Une synthèse en paraît aussi prématurée que problématique. Il convient de laisser au temps le soin de mieux nous révéler la profondeur d’une pensée qui ne se dévoile que par degrés. Comment en effet résumer une œuvre essentiellement journalistique et orale où la pensée vivante se donne libre cours, jaillit spontanément hors des contraintes de la narration romanesque, rebondit, se renouvelle au gré des circonstances qui la sollicitent. La réflexion bernanosienne par ailleurs si personnalisée sort toujours appauvrie et décolorée quand on prétend la conceptualiser. Ses meilleurs exégètes l’ont si bien compris qu’ils s’effacent la plupart du temps derrière ses textes, n’ayant pour cela, faut-il le redire, que l’embarras du choix.

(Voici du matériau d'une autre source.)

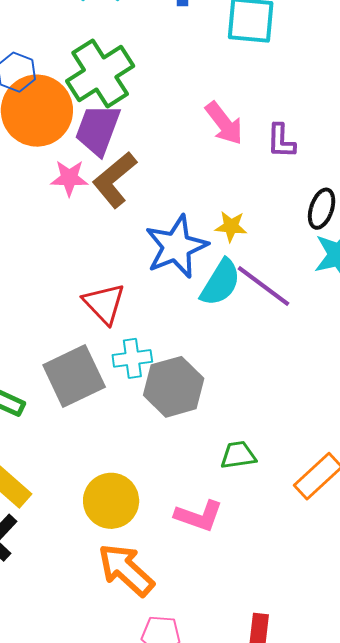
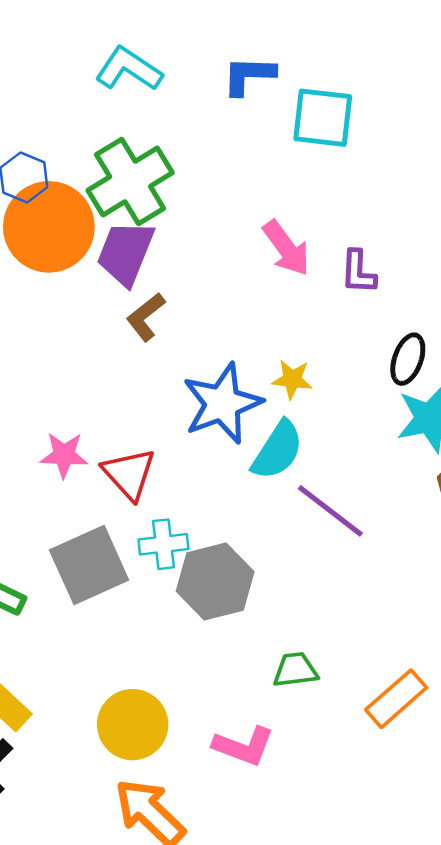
pink star: (69, 178) -> (64, 455), moved
brown L-shape: (115, 180) -> (146, 317), size x0.7
purple line: (263, 286) -> (330, 511), moved

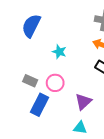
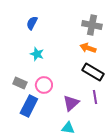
blue semicircle: (31, 26) -> (32, 23), moved, size x0.6
cyan star: (59, 52) -> (37, 54), moved

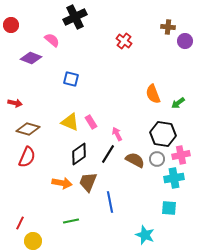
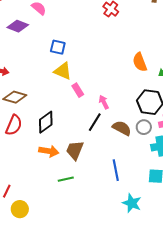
yellow triangle: (70, 122) -> (63, 71), moved
black diamond: (79, 154) -> (46, 122), moved
blue line: (110, 202) -> (116, 170), moved
green line: (71, 221) -> (66, 179), moved

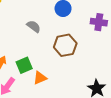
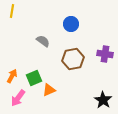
purple cross: (99, 22) -> (105, 54), moved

Que faire d’autre ici, sinon de puiser dans les Écrits de combat, paroles d’un homme libre adressées au cœur et à la raison d’autres hommes libres. Le lecteur ne s’étonnera donc pas si pour l’essentiel, comme précédemment, ce propos modeste est fait d’extraits de ses écrits, prélevés ici et là, ne donnant qu’une idée bien fragmentaire d’une œuvre inimitable.
Libre à chacun de partager ou non la vision bernanosienne. Du moins la lucidité de son regard en son temps nous invite-t-elle à ne pas prendre à la légère ses avertissements et à y réfléchir. On ne saurait cependant dissimuler la difficulté qu’il y a aujourd’hui à les entendre, étant donné la tyrannie diffuse exercée par ce qu’on peut appeler « le pensable possible » notamment en matière d’éthique du bien et du mal.
La réflexion bernanosienne ne s’éclaire que si l’on prend d’abord le soin et le temps nécessaires pour découvrir les fils conducteurs de l’inspiration des Écrits de combat.
Tel est plus précisément l’objet de ce propos.
II – Scandale de la vérité
Que voulez-vous, c’est très embêtant de réfléchir
sur certains problèmes qu’on a pris l’habitude
de considérer comme résolus.
Bernanos inaugure la longue suite de ses écrits brésiliens par une trilogie dont la rédaction s’échelonne de septembre 1938 à avril 1940 : Nous autres Français, Scandale de la vérité, Les Enfants humiliés.
Le premier est une réaction à chaud, un cri d’indignation à l’annonce de Munich. Je me trouve dans ce scandale comme dans un buisson d’épines et chaque effort que je fais m’arrache la peau. Le deuxième entame une réflexion approfondie sur cet événement, tandis que le dernier ouvrage (seulement publié en 1949) est un message d’espérance réclamant pour la France vaincue, dont l’honneur est à refaire, un souverain la rétablissant dans sa dignité et réhabilitant la vertu politique de l’honneur.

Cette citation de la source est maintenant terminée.